[Dataset entries]
_____

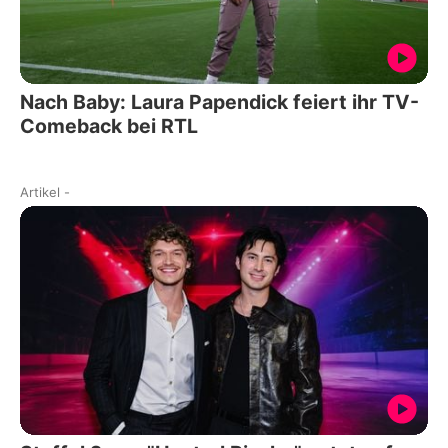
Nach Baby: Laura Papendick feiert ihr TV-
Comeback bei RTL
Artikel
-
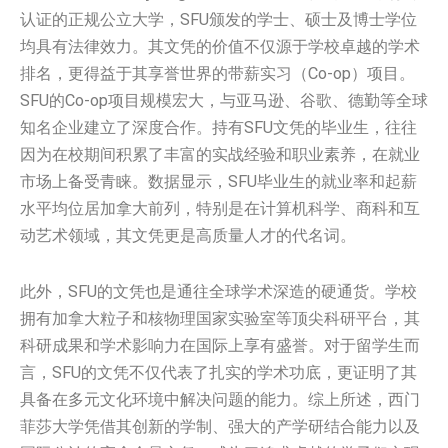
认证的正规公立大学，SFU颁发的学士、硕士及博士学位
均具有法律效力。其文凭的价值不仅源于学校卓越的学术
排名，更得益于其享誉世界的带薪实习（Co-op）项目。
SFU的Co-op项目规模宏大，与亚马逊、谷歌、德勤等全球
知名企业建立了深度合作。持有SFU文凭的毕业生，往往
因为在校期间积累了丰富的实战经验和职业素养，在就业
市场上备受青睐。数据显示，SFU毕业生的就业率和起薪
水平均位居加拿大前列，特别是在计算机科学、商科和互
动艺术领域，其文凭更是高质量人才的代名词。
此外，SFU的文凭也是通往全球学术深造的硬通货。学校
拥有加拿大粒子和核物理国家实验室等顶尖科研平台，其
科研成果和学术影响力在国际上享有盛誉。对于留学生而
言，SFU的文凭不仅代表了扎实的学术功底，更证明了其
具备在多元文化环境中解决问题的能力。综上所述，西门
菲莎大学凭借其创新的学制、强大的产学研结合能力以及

_____

**What this task involves:**
When copying the data above, repeat every word exactly and drop the pictures.

**Output of the exercise:**
Nach Baby: Laura Papendick feiert ihr TV-
Comeback bei RTL
Artikel
-
认证的正规公立大学，SFU颁发的学士、硕士及博士学位
均具有法律效力。其文凭的价值不仅源于学校卓越的学术
排名，更得益于其享誉世界的带薪实习（Co-op）项目。
SFU的Co-op项目规模宏大，与亚马逊、谷歌、德勤等全球
知名企业建立了深度合作。持有SFU文凭的毕业生，往往
因为在校期间积累了丰富的实战经验和职业素养，在就业
市场上备受青睐。数据显示，SFU毕业生的就业率和起薪
水平均位居加拿大前列，特别是在计算机科学、商科和互
动艺术领域，其文凭更是高质量人才的代名词。
此外，SFU的文凭也是通往全球学术深造的硬通货。学校
拥有加拿大粒子和核物理国家实验室等顶尖科研平台，其
科研成果和学术影响力在国际上享有盛誉。对于留学生而
言，SFU的文凭不仅代表了扎实的学术功底，更证明了其
具备在多元文化环境中解决问题的能力。综上所述，西门
菲莎大学凭借其创新的学制、强大的产学研结合能力以及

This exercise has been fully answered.